Column graph comparing number of MySQL primaries assigned to each of three availability zones before and after the Vitess Balancer runs its reparenting plan. Pre-Balancer, Zone A has 42, Zone B has 247, and Zone C has 304. Post-Balancer, Zone A has 197, Zone B has 198, and Zone C has 198.Figure 6: MySQL primaries assigned per availability zone, before and after the Balancer executed its reparenting plan. This scenario is one of the most dramatic differences we’ve seen the Balancer make, achieving perfect balance through 155 reparenting operations.

On left: Column graph comparing number of MySQL primaries assigned to each node before the Vitess Balancer runs its reparenting plan. The max number of assigned primaries shown on this graph is 15. On right: Column graph comparing number of MySQL primaries assigned to each node before the Vitess Balancer runs its reparenting plan. The max number of assigned primaries shown on this graph is 5.

Figure 7: MySQL primaries assigned per node, before and after the Balancer executed its reparenting plan. These data are from the same scenario depicted in Figure 6.

More typically, we see the Balancer make minor adjustments throughout the day, improving our balance by a few primaries per availability zone, like this recent run that brought max-primaries-per-node from 5 down to 4, and reduced zone skew from 9 to 2:

Column graph comparing number of MySQL primaries assigned to each of three availability zones before and after the Vitess Balancer runs its reparenting plan. Pre-Balancer, Zone A has 252, Zone B has 261, and Zone C has 259. Post-Balancer, Zone A has 256, Zone B has 258, and Zone C has 258.
Figure 8: MySQL primaries assigned per availability zone, before and after Balancer executed reparenting plan. In this example, the Balancer executed 5 reparenting operations. This scenario is typical of the Balancer’s daily activities.

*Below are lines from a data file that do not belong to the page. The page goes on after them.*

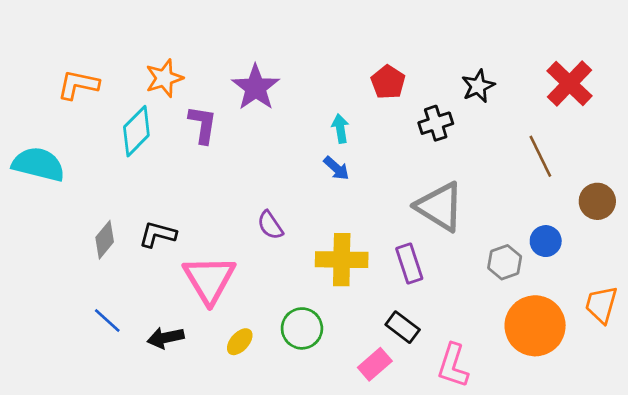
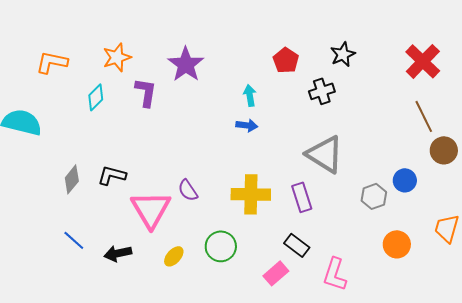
black star: (478, 86) -> (343, 54), moved
cyan diamond: (136, 131) -> (96, 97), size x0.7
brown line: (540, 156) -> (424, 116), moved
blue arrow: (336, 168) -> (247, 125), turned -35
purple semicircle: (270, 225) -> (188, 190), moved
orange circle: (535, 326) -> (397, 244), size x0.6

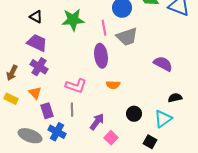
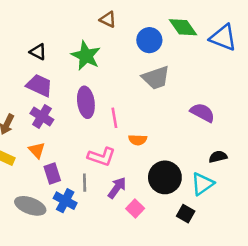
green star: (73, 20) -> (86, 56), turned 30
pink line: (104, 28) -> (114, 118), moved
purple ellipse: (101, 56) -> (86, 102), moved
pink L-shape: (76, 86) -> (101, 157), moved
gray line: (72, 110) -> (85, 183), moved
black circle: (134, 114) -> (165, 177), size x1.6

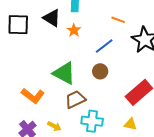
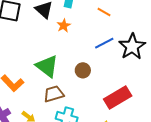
orange line: (118, 20) -> (104, 12), moved
blue line: (104, 46) -> (104, 43), moved

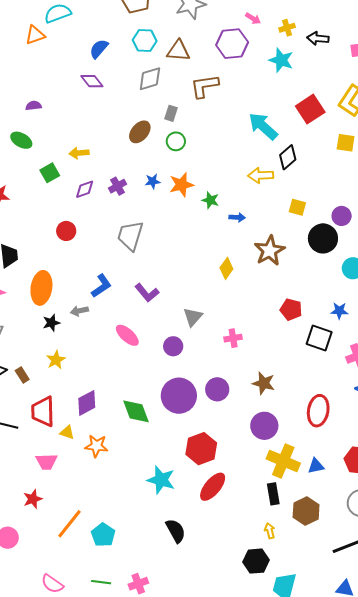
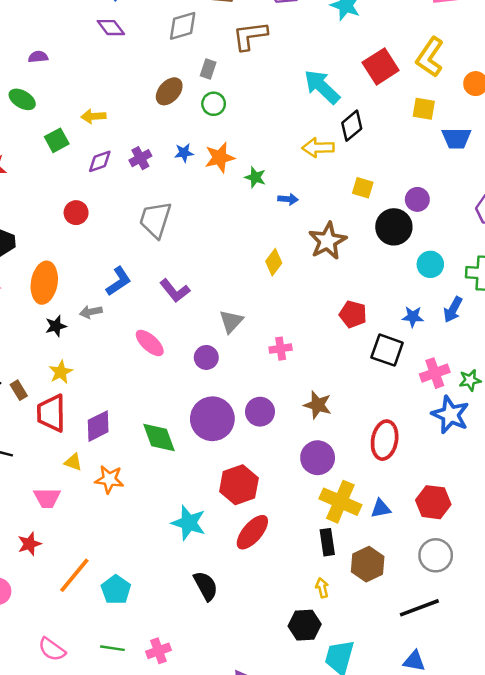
red trapezoid: (43, 412) -> (51, 413), moved

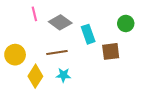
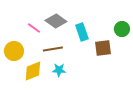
pink line: (34, 14) -> (34, 28), moved, turned -40
green circle: (126, 23) -> (122, 29), moved
yellow diamond: (35, 76) -> (33, 71), turned 35

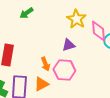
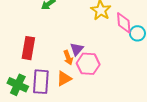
purple triangle: (68, 45) -> (77, 49), moved, turned -32

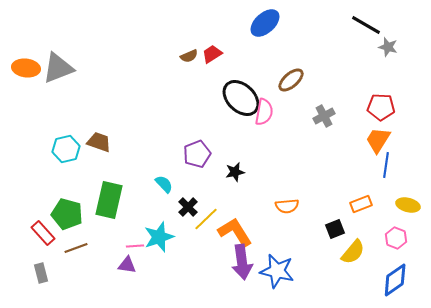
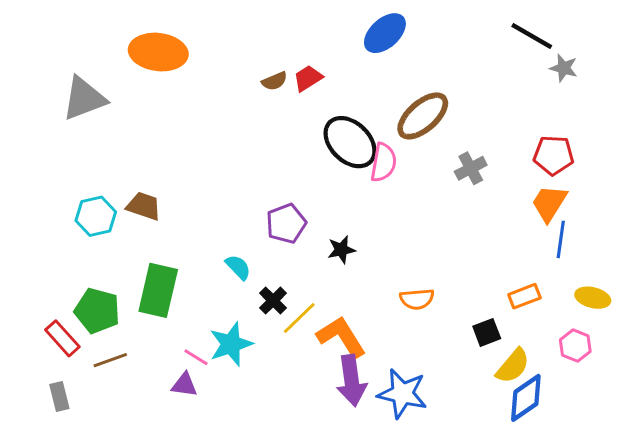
orange ellipse: (26, 68) -> (158, 52), moved, size x1.4
brown ellipse: (291, 80) -> (423, 116), size x1.4
pink line: (135, 246) -> (196, 357), turned 36
blue diamond: (395, 280) -> (526, 398), moved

The Balancer typically achieves the best possible distribution of primaries across zones, and it has halved our worst-case primaries-per-node numbers from ~10 to ~5 in most datacenters. Now, when nodes do fail, the failure is more contained and therefore our automation and on-call engineers are able to more quickly restore all affected clusters.

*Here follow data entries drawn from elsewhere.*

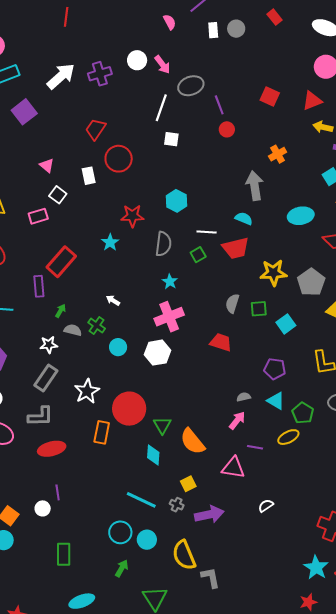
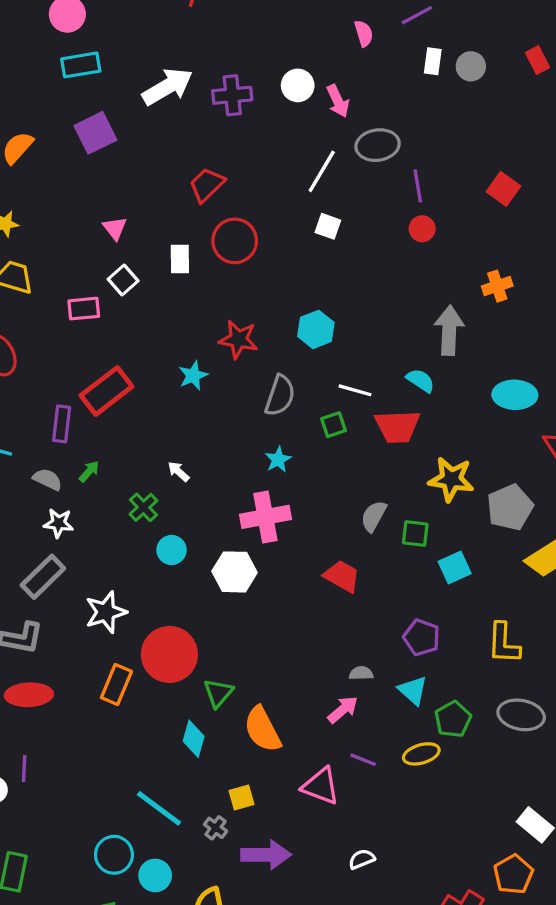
gray semicircle: (73, 330) -> (48, 479), moved

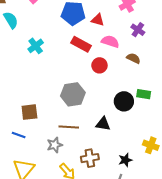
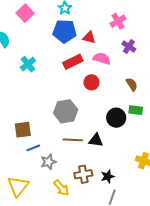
red rectangle: (81, 44) -> (73, 62), turned -54
brown semicircle: (133, 58) -> (132, 84), moved, turned 32
brown line: (69, 127) -> (73, 140), moved
blue line: (19, 135) -> (33, 148), moved, turned -40
black star: (125, 160) -> (108, 176), moved

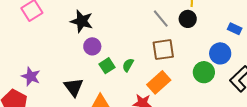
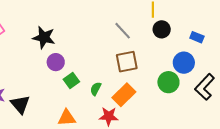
black circle: (188, 19) -> (162, 29), moved
green semicircle: (128, 65) -> (96, 89), moved
black triangle: (74, 87) -> (20, 104), moved

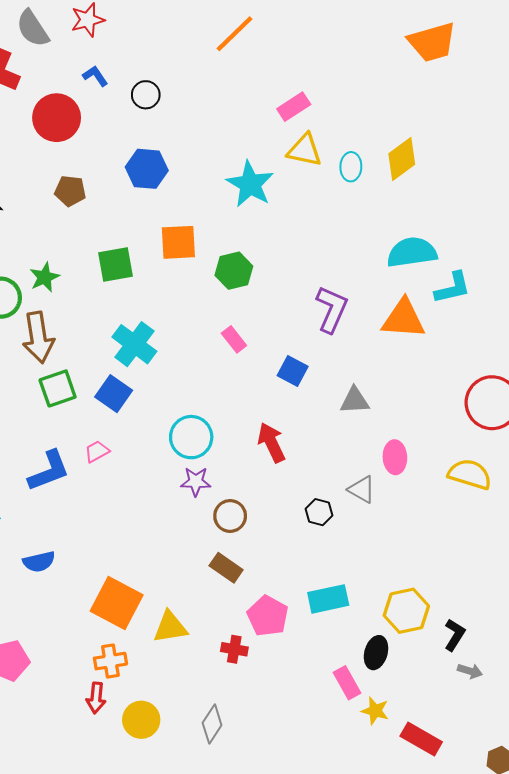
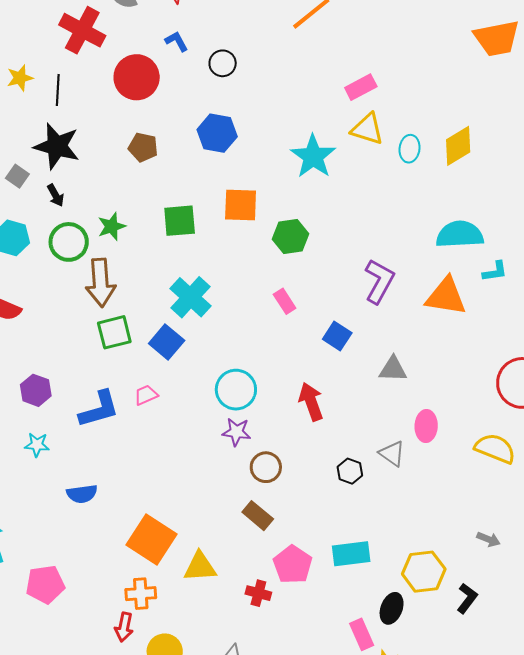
cyan L-shape: (453, 288) -> (495, 271), size x0.7
gray arrow: (470, 671) -> (488, 539), moved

One neat unanticipated use case we discovered is that we could leverage the Balancer to evacuate an availability zone, meaning that when one availability zone is having extended networking issues, we reparent all of our MySQL clusters out of that zone. Previously, the few times we’ve needed to do this, we did the operation by hand or with a quick script. But since we now had the Balancer, which could automatically generate primary/replica assignment plans and knew how to execute them, why not use it to do the reparenting instead?

We updated the Balancer to block primary assignments to problematic availability zones when computing a plan, such that when the Balancer generates and executes its plan it effectively reparents all primaries away from the problematic zone(s). Once the issue in the availability zone is resolved, we reinclude the zone in the computation and the Balancer starts redistributing primaries back into the zone on its next run. This use of the Balancer resulted in a much faster, more reliable, and better-balanced strategy than our prior manual efforts.

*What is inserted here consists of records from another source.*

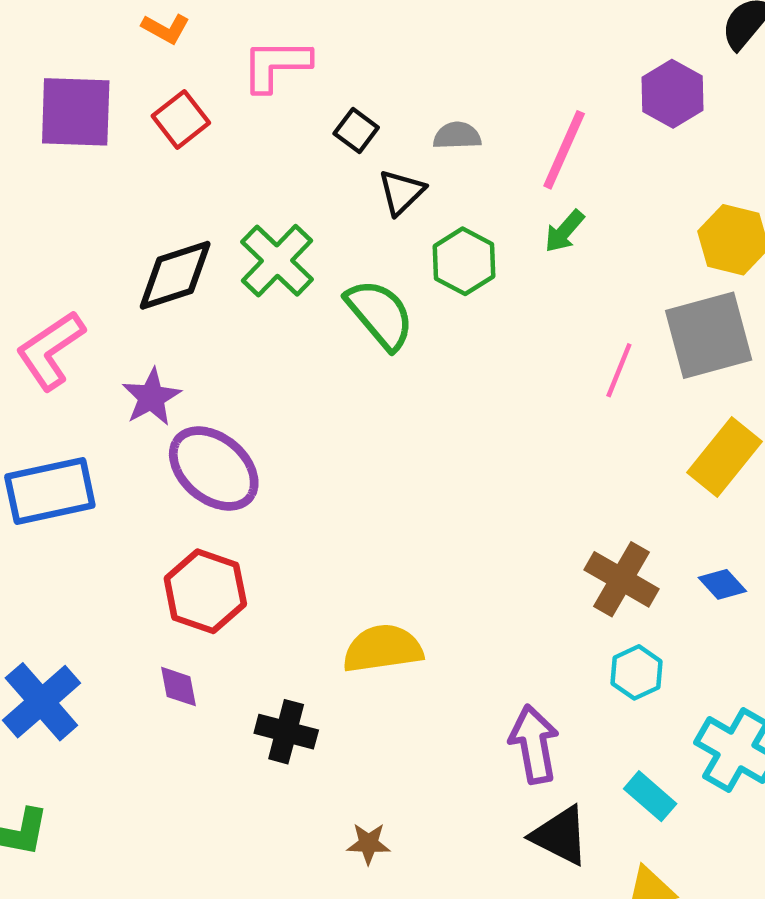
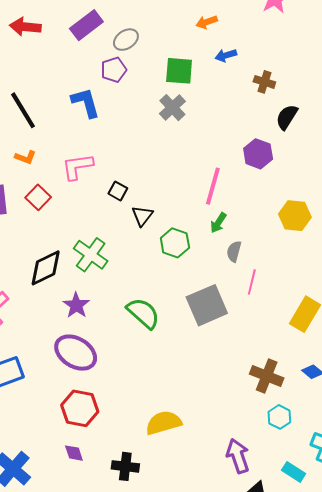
gray semicircle: (457, 136) -> (234, 251), moved, turned -65
green semicircle: (380, 314) -> (143, 313), moved
gray square: (709, 335) -> (207, 305), moved
purple star: (151, 397) -> (76, 305), moved

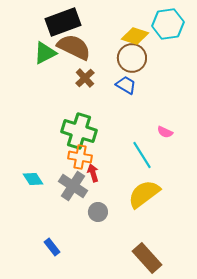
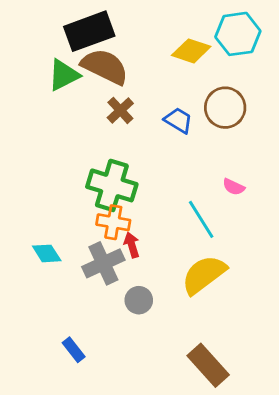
brown circle: (132, 58) -> (225, 108), moved
gray cross: (73, 186) -> (103, 263), turned 32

That concludes our work and findings on the Vitess Balancer so far - hope you enjoyed the ride! We found the constraint solver OR-Tools to be quite an accessible tool that allowed us to tackle a problem that would have been otherwise tricky to solve. The Balancer has been humming along improving our primary/replica assignments for about 18 months now. It’s been a reliable piece of our SQL infrastructure, requiring almost no maintenance since the first month it was deployed, yet quietly helping out and lowering the chance of high-severity failures in the background.